# Assignment
Exactly the lines below from the line with "purchase. Contact us for complete offer" through the line with "Cool that it" must make up the answer, both ends included and pictures left out.

# Material for this task
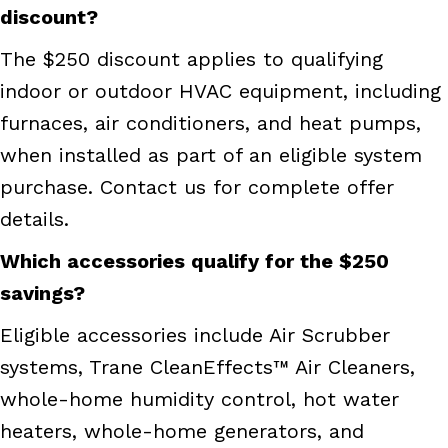
discount?
The $250 discount applies to qualifying
indoor or outdoor HVAC equipment, including
furnaces, air conditioners, and heat pumps,
when installed as part of an eligible system
purchase. Contact us for complete offer
details.
Which accessories qualify for the $250
savings?
Eligible accessories include Air Scrubber
systems, Trane CleanEffects™ Air Cleaners,
whole-home humidity control, hot water
heaters, whole-home generators, and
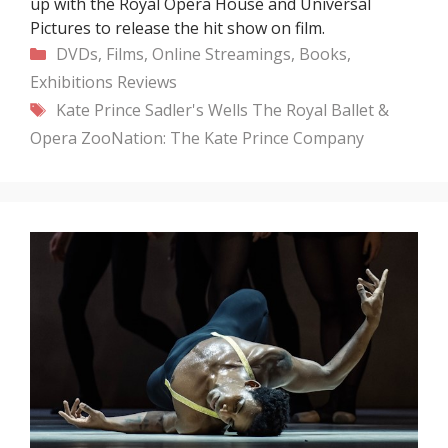
up with the Royal Opera House and Universal
Pictures to release the hit show on film.
Categories
DVDs, Films, Online Streamings, Books,
Exhibitions
Reviews
Tags
Kate Prince
Sadler's Wells
The Royal Ballet &
Opera
ZooNation: The Kate Prince Company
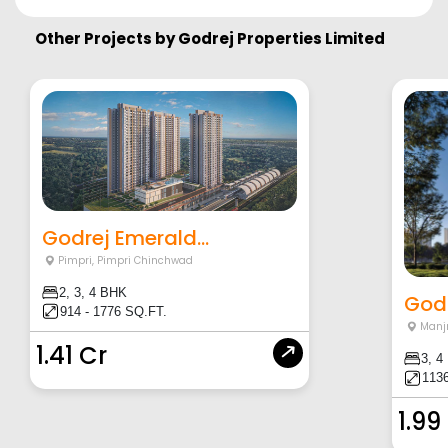
Other Projects by
Godrej Properties Limited
Godrej Emerald...
Pimpri
,
Pimpri Chinchwad
2, 3, 4 BHK
Godr
914 - 1776 SQ.FT.
Manjr
1.41 Cr
3, 4
1136
1.99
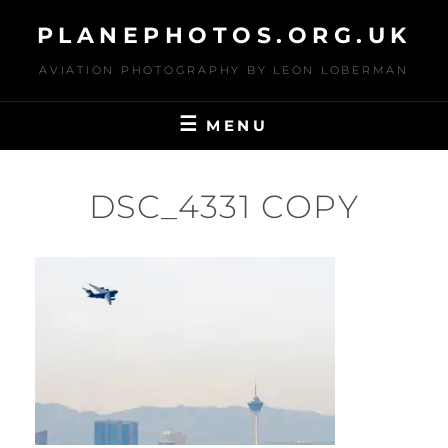
Skip
PLANEPHOTOS.ORG.UK
to
content
AVIATION PHOTOGRAPHY BY LEON LOBERMAN
MENU
DSC_4331 COPY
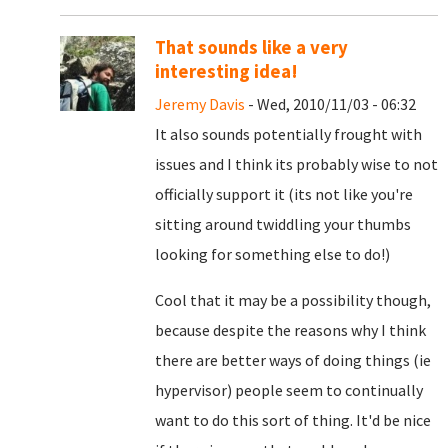
That sounds like a very
interesting idea!
Jeremy Davis
- Wed, 2010/11/03 - 06:32
It also sounds potentially frought with
issues and I think its probably wise to not
officially support it (its not like you're
sitting around twiddling your thumbs
looking for something else to do!)
Cool that it may be a possibility though,
because despite the reasons why I think
there are better ways of doing things (ie
hypervisor) people seem to continually
want to do this sort of thing. It'd be nice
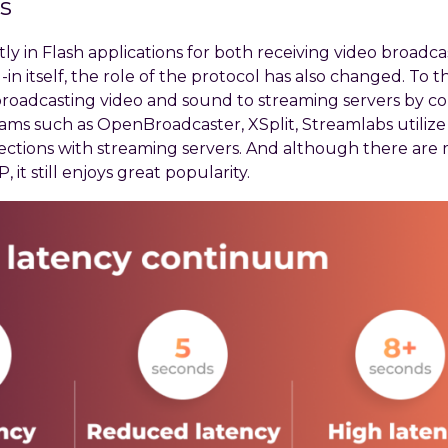
s
ly in Flash applications for both receiving video broadca
 itself, the role of the protocol has also changed. To th
broadcasting video and sound to streaming servers by c
ograms such as OpenBroadcaster, XSplit, Streamlabs utili
nections with streaming servers. And although there are
, it still enjoys great popularity.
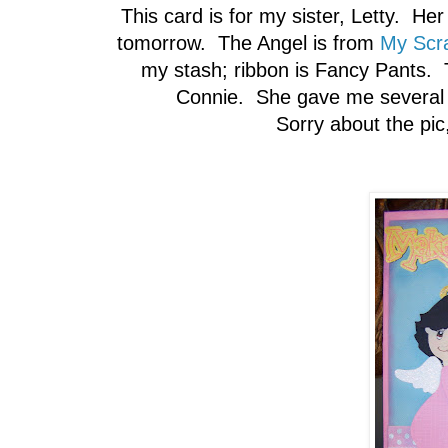
This card is for my sister, Letty. He
tomorrow. The Angel is from
My Scr
my stash; ribbon is Fancy Pants. 
Connie. She gave me several f
Sorry about the pic, 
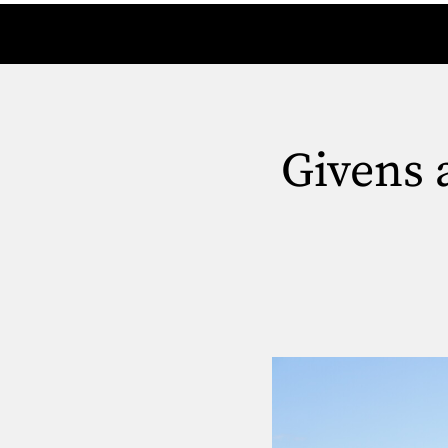
Givens 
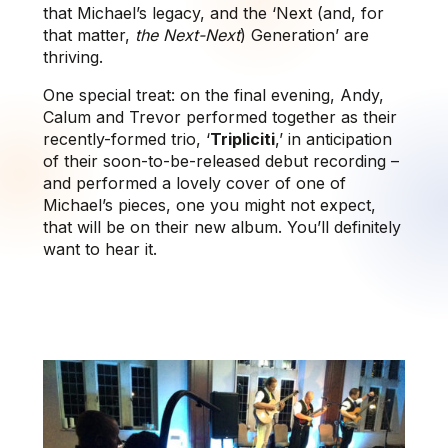
that Michael’s legacy, and the ‘Next (and, for
that matter,
the Next-Next
) Generation’ are
thriving.
One special treat: on the final evening, Andy,
Calum and Trevor performed together as their
recently-formed trio, ‘
Tripliciti
,’ in anticipation
of their soon-to-be-released debut recording –
and performed a lovely cover of one of
Michael’s pieces, one you might not expect,
that will be on their new album. You’ll definitely
want to hear it.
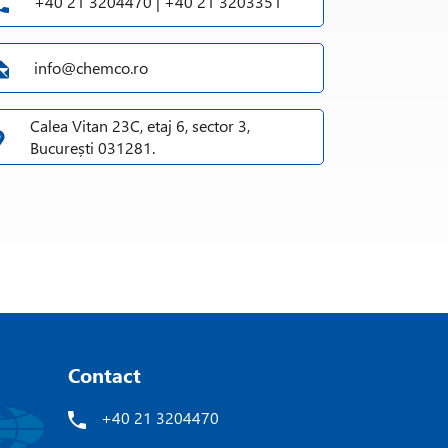
+40 21 3204470 | +40 21 3203351
info@chemco.ro
Calea Vitan 23C, etaj 6, sector 3,
București 031281.
Contact
+40 21 3204470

# Output for this task
purchase. Contact us for complete offer
details.
Which accessories qualify for the $250
savings?
Eligible accessories include Air Scrubber
systems, Trane CleanEffects™ Air Cleaners,
whole-home humidity control, hot water
heaters, whole-home generators, and
up with the Royal Opera House and Universal
Pictures to release the hit show on film.
Categories
DVDs, Films, Online Streamings, Books,
Exhibitions
Reviews
Tags
Kate Prince
Sadler's Wells
The Royal Ballet &
Opera
ZooNation: The Kate Prince Company
Other Projects by
Godrej Properties Limited
Godrej Emerald...
Pimpri
,
Pimpri Chinchwad
2, 3, 4 BHK
Godr
914 - 1776 SQ.FT.
Manjr
1.41 Cr
3, 4
1136
1.99
Skip
PLANEPHOTOS.ORG.UK
to
content
AVIATION PHOTOGRAPHY BY LEON LOBERMAN
MENU
DSC_4331 COPY
That sounds like a very
interesting idea!
Jeremy Davis
- Wed, 2010/11/03 - 06:32
It also sounds potentially frought with
issues and I think its probably wise to not
officially support it (its not like you're
sitting around twiddling your thumbs
looking for something else to do!)
Cool that it may be a possibility though,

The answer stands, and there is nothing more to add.